(no subject)

Man, I feel like I just leveled up in topology today. Like, this morning I was a level 3 topologist, and now I'm a level 4 topologist.

politics question

A recent New York Times article mentioned in passing that part of Bush's agenda for the next two years is to normalize trade relations with Viet Nam. What's that about? I mean, why are they not normal in the first place? Are we still putting sanctions on them to punish them for having been invaded by us back in the day, or something? And why does this particular president want to normalize them at this particular time? I guess I'm just suspicious whenever I find myself agreeing with that man about anything...

(no subject)

You know that scene in that famous movie where the woman is taking a shower and the serial killer sneaks up on her and murders her? Well, a similar thing just happened to me: I was taking a shower and Riemannian geometry just snuck up on me and made me start liking it. Best shower EVER. (The best bath EVER was the one Archimedes took.)

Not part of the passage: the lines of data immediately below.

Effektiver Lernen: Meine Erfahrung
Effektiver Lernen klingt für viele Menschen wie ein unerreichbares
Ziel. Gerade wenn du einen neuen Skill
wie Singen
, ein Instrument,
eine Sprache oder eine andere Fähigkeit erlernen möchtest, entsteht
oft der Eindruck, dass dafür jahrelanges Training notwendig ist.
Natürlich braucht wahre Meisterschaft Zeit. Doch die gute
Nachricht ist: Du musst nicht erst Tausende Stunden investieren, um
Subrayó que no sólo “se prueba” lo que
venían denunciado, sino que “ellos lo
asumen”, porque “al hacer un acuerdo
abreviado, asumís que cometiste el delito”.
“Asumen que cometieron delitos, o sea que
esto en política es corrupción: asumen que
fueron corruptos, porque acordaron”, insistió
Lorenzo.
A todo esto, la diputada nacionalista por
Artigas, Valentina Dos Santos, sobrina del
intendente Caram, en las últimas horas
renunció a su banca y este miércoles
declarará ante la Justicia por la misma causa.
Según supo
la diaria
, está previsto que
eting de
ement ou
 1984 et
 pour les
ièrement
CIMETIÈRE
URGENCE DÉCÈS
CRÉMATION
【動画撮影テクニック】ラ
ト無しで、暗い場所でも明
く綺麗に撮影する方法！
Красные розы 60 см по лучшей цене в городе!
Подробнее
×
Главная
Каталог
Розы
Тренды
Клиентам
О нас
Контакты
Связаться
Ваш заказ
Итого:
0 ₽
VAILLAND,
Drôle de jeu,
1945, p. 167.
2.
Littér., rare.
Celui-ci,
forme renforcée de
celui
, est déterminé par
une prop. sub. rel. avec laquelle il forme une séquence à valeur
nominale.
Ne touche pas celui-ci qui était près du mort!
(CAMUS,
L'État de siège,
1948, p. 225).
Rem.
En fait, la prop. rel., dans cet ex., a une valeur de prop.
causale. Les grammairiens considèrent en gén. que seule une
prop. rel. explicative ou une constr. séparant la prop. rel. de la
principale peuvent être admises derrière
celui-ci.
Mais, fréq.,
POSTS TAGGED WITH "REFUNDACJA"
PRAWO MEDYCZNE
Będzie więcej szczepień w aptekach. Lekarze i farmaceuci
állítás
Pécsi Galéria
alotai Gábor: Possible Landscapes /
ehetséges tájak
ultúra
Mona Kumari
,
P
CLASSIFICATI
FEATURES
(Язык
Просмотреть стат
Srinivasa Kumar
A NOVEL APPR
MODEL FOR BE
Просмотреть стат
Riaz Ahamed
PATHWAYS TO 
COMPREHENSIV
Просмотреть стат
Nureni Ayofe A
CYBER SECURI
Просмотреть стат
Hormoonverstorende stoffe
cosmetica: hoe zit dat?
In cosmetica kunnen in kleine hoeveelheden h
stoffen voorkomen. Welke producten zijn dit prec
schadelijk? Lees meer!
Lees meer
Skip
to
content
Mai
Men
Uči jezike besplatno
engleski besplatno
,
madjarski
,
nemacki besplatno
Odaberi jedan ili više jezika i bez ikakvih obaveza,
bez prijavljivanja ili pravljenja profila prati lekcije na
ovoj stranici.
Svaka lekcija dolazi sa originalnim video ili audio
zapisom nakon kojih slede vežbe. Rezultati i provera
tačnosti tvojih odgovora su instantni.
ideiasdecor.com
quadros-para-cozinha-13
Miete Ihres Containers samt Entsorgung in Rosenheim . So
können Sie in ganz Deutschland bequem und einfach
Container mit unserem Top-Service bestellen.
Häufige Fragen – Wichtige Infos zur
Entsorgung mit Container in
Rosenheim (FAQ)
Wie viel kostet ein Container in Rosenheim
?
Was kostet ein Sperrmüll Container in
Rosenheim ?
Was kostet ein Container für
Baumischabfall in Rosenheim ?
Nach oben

Resist the wheat that is shredded, for the path to the dark side it is

I have remarkably bad sense of direction, and a remarkable confidence in my sense of direction nonetheless. I think that part of my brain still refuses to accept that "north" is not always the same as "forward." The other day, though, I somehow woke up with my internal compass rose not only off but backwards. While I wouldn't say I depend on it, I am a fan of the classic compass-labelling mnemonic "Never Eat Shredded Wheat," (I also enjoy singing the alphabet to myself while searching for a word in a dictionary) but the other day it was like Yoda was telepathically warning me to "Never Wheat Shredded Eat." I actually used the location of the sun to figure out which way I was facing and *still* ended up walking in the wrongest possible direction. I think my thought process went something like, "Let's see, it's morning, and the sun is that way, so that's east. I've lived in California for the past five years, and so of course I know that 'east' means 'away from the ocean.' And I'm in Boston now, so 'away from the ocean' means 'toward New York.' So I'm standing in Boston, facing New York, therefore Canada's on my right... okay, I want to go north, so I'll go right." No! It doesn't work that way at all.

Recently at school we reached the point in every geometry class when the teacher folds up a copy of the syllabus and makes a mobius strip out of it. I love how some activities just never stop being developmentally appropriate. Anyway, the professor talked about how if we were two dimensional people living in a mobius strip, and if we walked all the way around the mobius strip, we would arrive at our starting location but find that our notions of "east" and "west" were now the opposite of everyone else's. I had to resist the urge to shout out, "That happened to me the other day!"

(no subject)

Hey kids. I'm back in newton, and planning to move to cambridge in a few days. I had my first day of orientation at MIT today. It mostly consisted of various staff members standing in front of us and saying, "It's okay. You can do it. Don't be scared. You weren't admitted by accident," over and over. I hate to admit it, but it kind of helped.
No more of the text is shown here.